*Data*
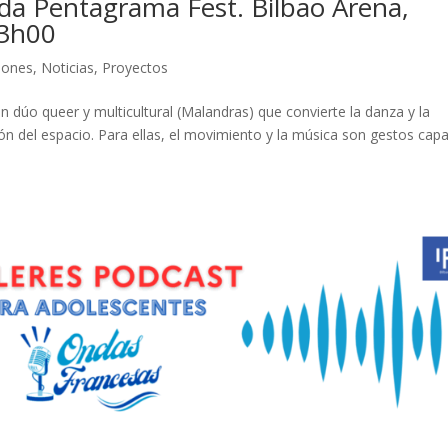
nda Pentagrama Fest. Bilbao Arena,
23h00
ciones
,
Noticias
,
Proyectos
úo queer y multicultural (Malandras) que convierte la danza y la
ón del espacio. Para ellas, el movimiento y la música son gestos cap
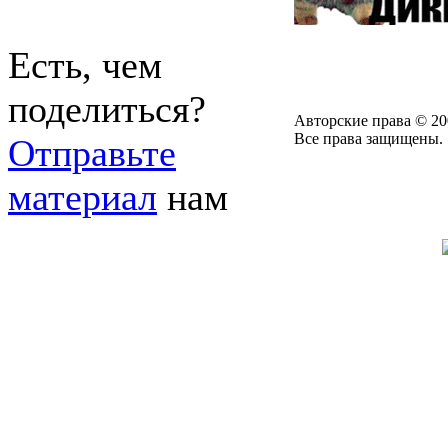
Есть, чем
поделиться?
Авторские права © 20
Все права защищены.
Отправьте
материал
нам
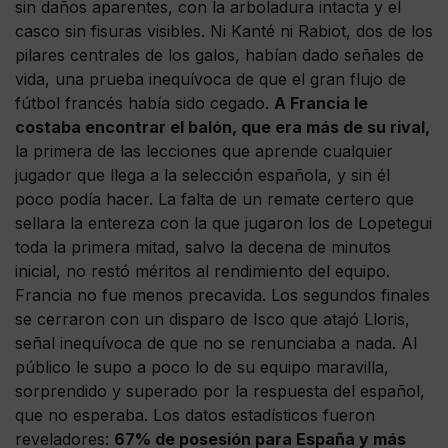
sin daños aparentes, con la arboladura intacta y el
casco sin fisuras visibles. Ni Kanté ni Rabiot, dos de los
pilares centrales de los galos, habían dado señales de
vida, una prueba inequívoca de que el gran flujo de
fútbol francés había sido cegado.
A Francia le
costaba encontrar el balón, que era más de su rival,
la primera de las lecciones que aprende cualquier
jugador que llega a la selección española, y sin él
poco podía hacer. La falta de un remate certero que
sellara la entereza con la que jugaron los de Lopetegui
toda la primera mitad, salvo la decena de minutos
inicial, no restó méritos al rendimiento del equipo.
Francia no fue menos precavida. Los segundos finales
se cerraron con un disparo de Isco que atajó Lloris,
señal inequívoca de que no se renunciaba a nada. Al
público le supo a poco lo de su equipo maravilla,
sorprendido y superado por la respuesta del español,
que no esperaba. Los datos estadísticos fueron
reveladores:
67% de posesión para España y más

*Work task*
In the records above, find each line that mentions the word "права", and copy it.

*Answer for this exercise*
Авторские права © 20
Все права защищены.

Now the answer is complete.